ACROSS THE UNIVERSITY Faculty Update Dr. Anne Gull named dean of Indiana Tech College of Arts and Sciences Dr. Anne M. Gull has been selected as the next dean of Indiana Tech’s College of Arts and Sciences. She will begin her service at the university on July 6, 2020. Dr. Gull’s appointment was the culmination of a nationwide search for the next leader of the university’s College of Arts and Sciences. She will succeed Dr. Oliver Evans, who has served as interim dean of the college since 2018.

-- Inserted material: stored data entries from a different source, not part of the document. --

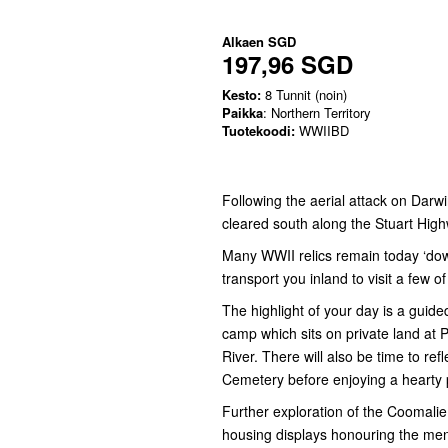
Alkaen
SGD
197,96 SGD
Kesto:
8 Tunnit (noin)
Paikka
: Northern Territory
Tuotekoodi:
WWIIBD
Following the aerial attack on Darw
cleared south along the Stuart High
Many WWII relics remain today ‘down-
transport you inland to visit a few o
The highlight of your day is a guid
camp which sits on private land at Pe
River. There will also be time to re
Cemetery before enjoying a hearty 
Further exploration of the Coomalie 
housing displays honouring the men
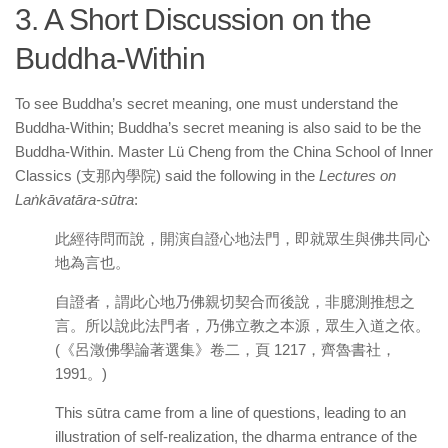
3. A Short Discussion on the
Buddha-Within
To see Buddha’s secret meaning, one must understand the
Buddha-Within; Buddha’s secret meaning is also said to be the
Buddha-Within. Master Lü Cheng from the China School of Inner
Classics (支那內學院) said the following in the
Lectures on
Laṅkāvatāra-sūtra
:
此經待問而說，開演自證心地法門，即就眾生與佛共同心
地為言也。
自證者，謂此心地乃佛親切契合而後說，非臆測推想之
言。所以說此法門者，乃佛立教之本源，眾生入道之依。
(《呂澂佛學論著選集》卷二，頁 1217，齊魯書社，
1991。)
This sūtra came from a line of questions, leading to an
illustration of self-realization, the dharma entrance of the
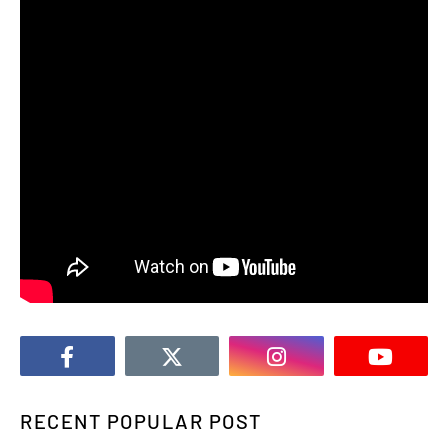
RECENT POPULAR POST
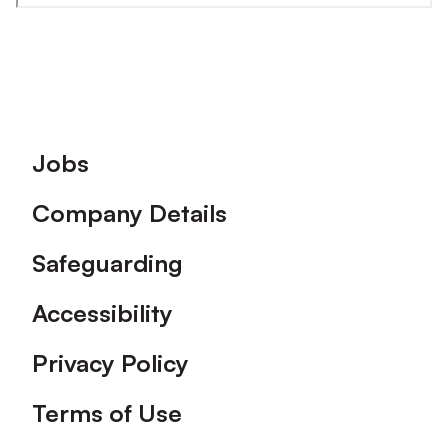
Footer
Jobs
Company Details
Safeguarding
Accessibility
Privacy Policy
Terms of Use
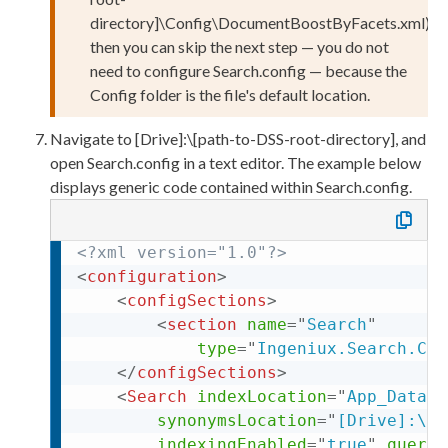
directory]
\Config\DocumentBoostByFacets.
xml
),
then you can skip the next step — you do not
need to configure
Search.config
— because the
Config
folder is the file's default location.
Navigate to
[Drive]:
\
[path-to-
DSS
-root-directory]
, and
open
Search.config
in a text editor.
The example below
displays generic code contained within
Search.config
.
<?
xml
 version="1.0"?>
<
configuration
>
<
configSections
>
<
section
name
=
"
Search
"
type
=
"
Ingeniux.Search.Con
</
configSections
>
<
Search
indexLocation
=
"
App_Data\L
synonymsLocation
=
"
[Drive]:\[p
indexingEnabled
=
"
true
"
queryM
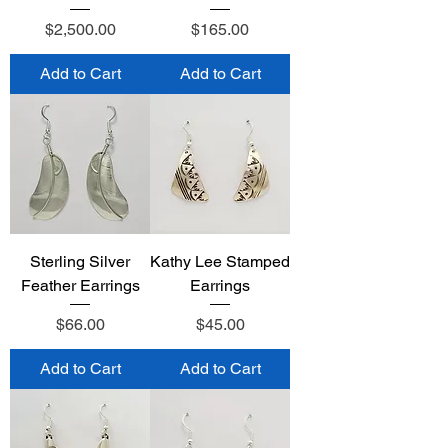
Price
Price
$2,500.00
$165.00
Add to Cart
Add to Cart
Sterling Silver
Kathy Lee Stamped
Feather Earrings
Earrings
Price
Price
$66.00
$45.00
Add to Cart
Add to Cart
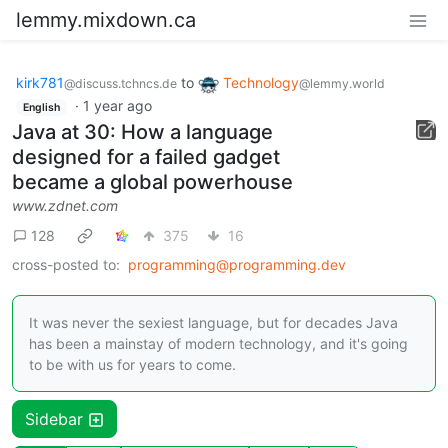
lemmy.mixdown.ca
kirk781
to
Technology
@discuss.tchncs.de
@lemmy.world
·
1 year ago
English
Java at 30: How a language
designed for a failed gadget
became a global powerhouse
www.zdnet.com
128
375
16
cross-posted to:
programming@programming.dev
It was never the sexiest language, but for decades Java
has been a mainstay of modern technology, and it's going
to be with us for years to come.
Sidebar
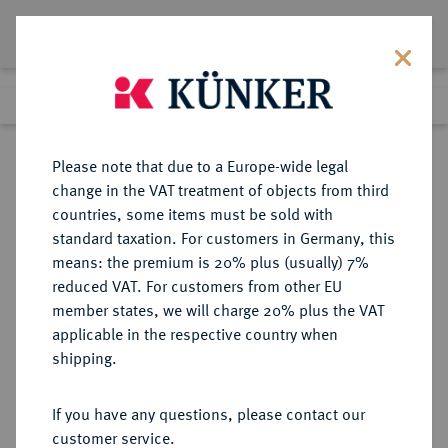
Lot 171
Previous lot
Next lot
Return to list view
Please note that due to a Europe-wide legal
change in the VAT treatment of objects from third
countries, some items must be sold with
Lot 171
standard taxation. For customers in Germany, this
Auction 263
·
means: the premium is 20% plus (usually) 7%
Finished
23 Jun 2015
reduced VAT. For customers from other EU
member states, we will charge 20% plus the VAT
applicable in the respective country when
HAMBURG
DEUTSCHE MÜNZEN UND MEDAILLEN
·
shipping.
STADT
1/4 Mark 1506.
If you have any questions, please contact our
customer service.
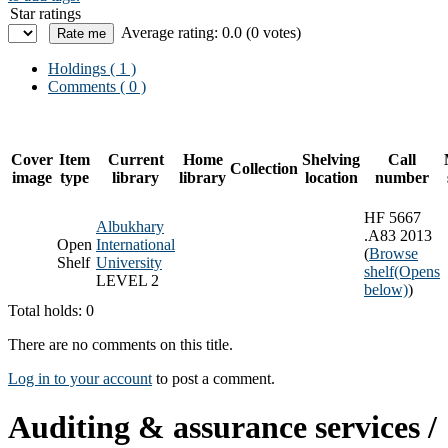
Star ratings
Average rating: 0.0 (0 votes)
Holdings
( 1 )
Comments ( 0 )
Cover
Item
Current
Home
Shelving
Call
Collection
image
type
library
library
location
number
HF 5667
Albukhary
.A83 2013
Open
International
(
Browse
Shelf
University
shelf
(Opens
LEVEL 2
below)
)
Total holds: 0
There are no comments on this title.
Log in to your account
to post a comment.
Auditing & assurance services /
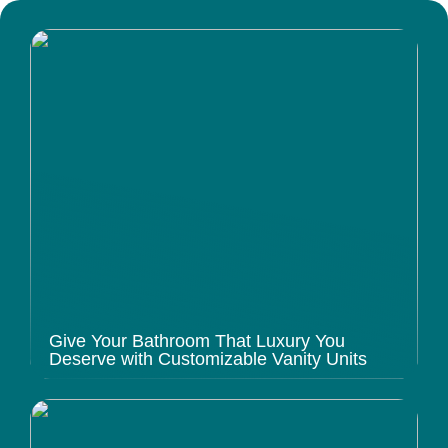
Give Your Bathroom That Luxury You
Deserve with Customizable Vanity Units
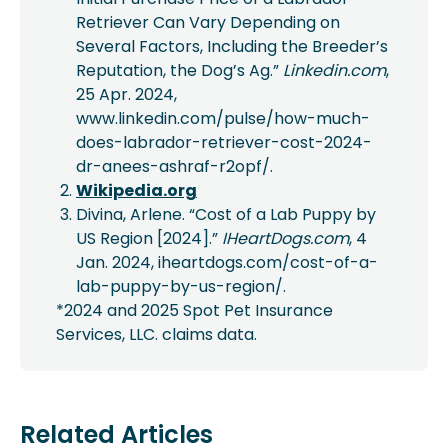
Retriever Can Vary Depending on
Several Factors, Including the Breeder’s
Reputation, the Dog’s Ag.”
Linkedin.com
,
25 Apr. 2024,
www.linkedin.com/pulse/how-much-
does-labrador-retriever-cost-2024-
dr-anees-ashraf-r2opf/.
Wikipedia.org
Divina, Arlene. “Cost of a Lab Puppy by
US Region [2024].”
IHeartDogs.com
, 4
Jan. 2024, iheartdogs.com/cost-of-a-
lab-puppy-by-us-region/.
*2024 and 2025 Spot Pet Insurance
Services, LLC. claims data.
Related Articles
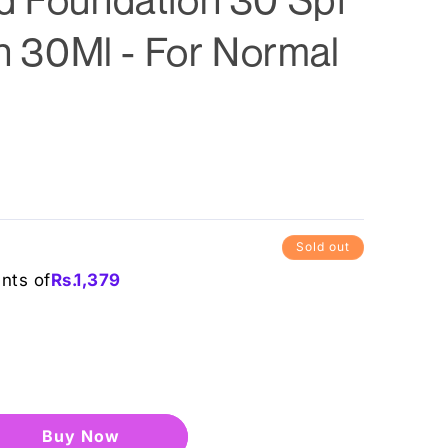
in 30Ml - For Normal
Sold out
ents of
Rs.
1,379
Buy it now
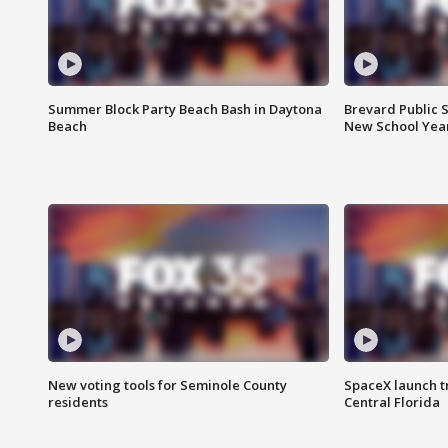
Summer Block Party Beach Bash in Daytona
Brevard Public S
Beach
New School Yea
New voting tools for Seminole County
SpaceX launch t
residents
Central Florida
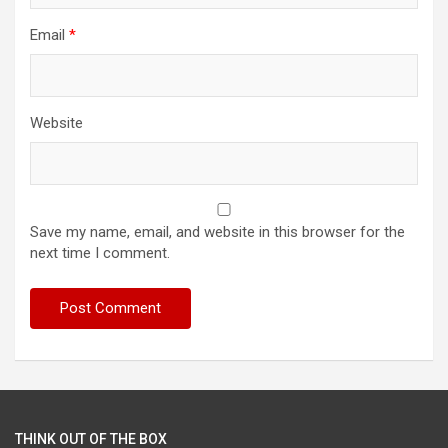
Email
*
Website
Save my name, email, and website in this browser for the
next time I comment.
THINK OUT OF THE BOX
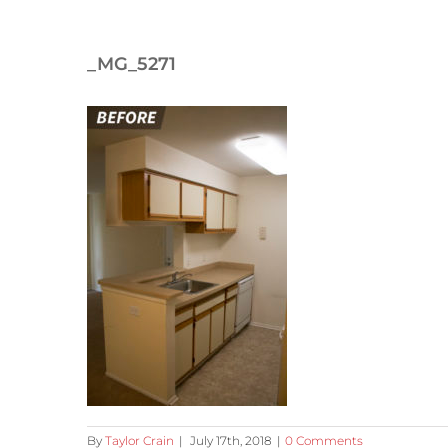
_MG_5271
By
Taylor Crain
|
July 17th, 2018
|
0 Comments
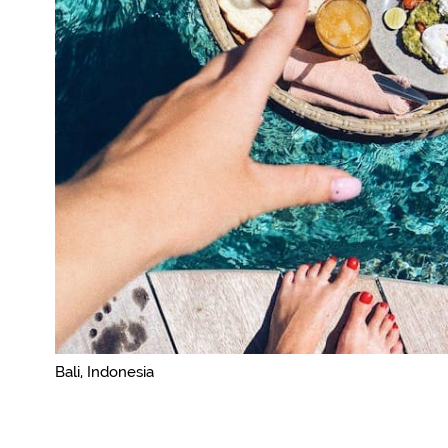
Bali, Indonesia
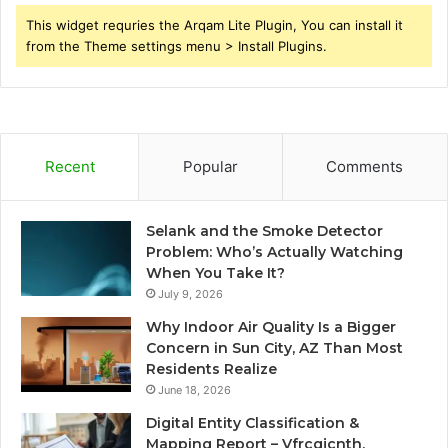
This widget requries the Arqam Lite Plugin, You can install it
from the Theme settings menu > Install Plugins.
Recent
Popular
Comments
Selank and the Smoke Detector
Problem: Who’s Actually Watching
When You Take It?
July 9, 2026
Why Indoor Air Quality Is a Bigger
Concern in Sun City, AZ Than Most
Residents Realize
June 18, 2026
Digital Entity Classification &
Mapping Report – Vfrcgjcnth,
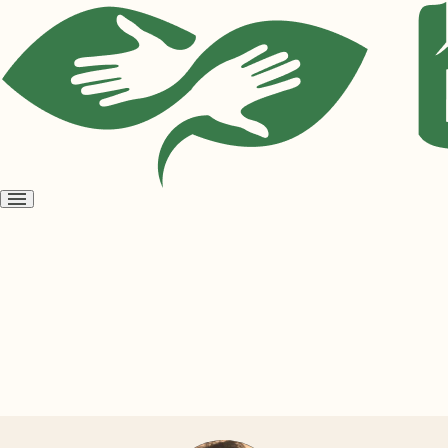
Open
menu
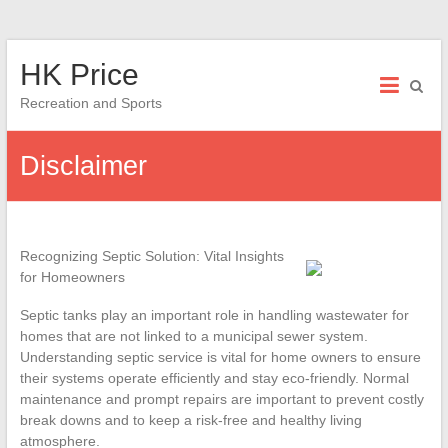
Skip
HK Price
to
content
Recreation and Sports
Disclaimer
Recognizing Septic Solution: Vital Insights
for Homeowners
Septic tanks play an important role in handling wastewater for
homes that are not linked to a municipal sewer system.
Understanding septic service is vital for home owners to ensure
their systems operate efficiently and stay eco-friendly. Normal
maintenance and prompt repairs are important to prevent costly
break downs and to keep a risk-free and healthy living
atmosphere.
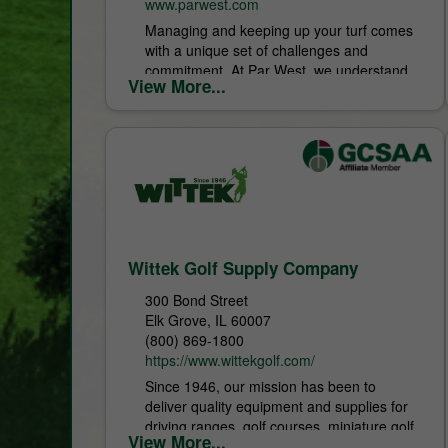
www.parwest.com
Managing and keeping up your turf comes
with a unique set of challenges and
commitment. At Par West, we understand
View More...
what it takes to keep your turf on...
Wittek Golf Supply Company
300 Bond Street
Elk Grove, IL 60007
(800) 869-1800
https://www.wittekgolf.com/
Since 1946, our mission has been to
deliver quality equipment and supplies for
driving ranges, golf courses, miniature golf
View More...
facilities, and golf shops. Guided by a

Professor McGrade earns university’s first internal Diversity Vanguard Award As part of this year’s Dr. Martin Luther King Jr. Celebration Breakfast, the Office of Diversity and Inclusion implemented two new awards to celebrate individuals within the university and external organizations who advance initiatives that support diversity, equity, accessibility and inclusion at Indiana Tech. Dr. Susan McGrade, Indiana Tech professor of English, earned the first internal DVA while Donnevin Wolfe of Big Brothers, Big Sisters won the first external award. Dr. McGrade has served the Indiana Tech community through her prioritization of diversity within her role, as well as her initiative in creating supportive spaces for diverse students. She introduced African American literature to Indiana Tech’s curriculum over 15 years ago. Since then, Dr. McGrade has worked to diversify the university’s teaching staff and expose students to new cultures through numerous study-abroad trips. She is the yearly host of the annual African American Read-In and has served as faculty advisor for the university’s National Society of Black Engineers chapter for over 10 years. “I’ve been invested in this work for some time now, so it is nice to receive acknowledgement for my efforts,” Dr. McGrade said. “I’d like to thank the institution, the Office of Diversity and Inclusion, and those who nominated me for the award.”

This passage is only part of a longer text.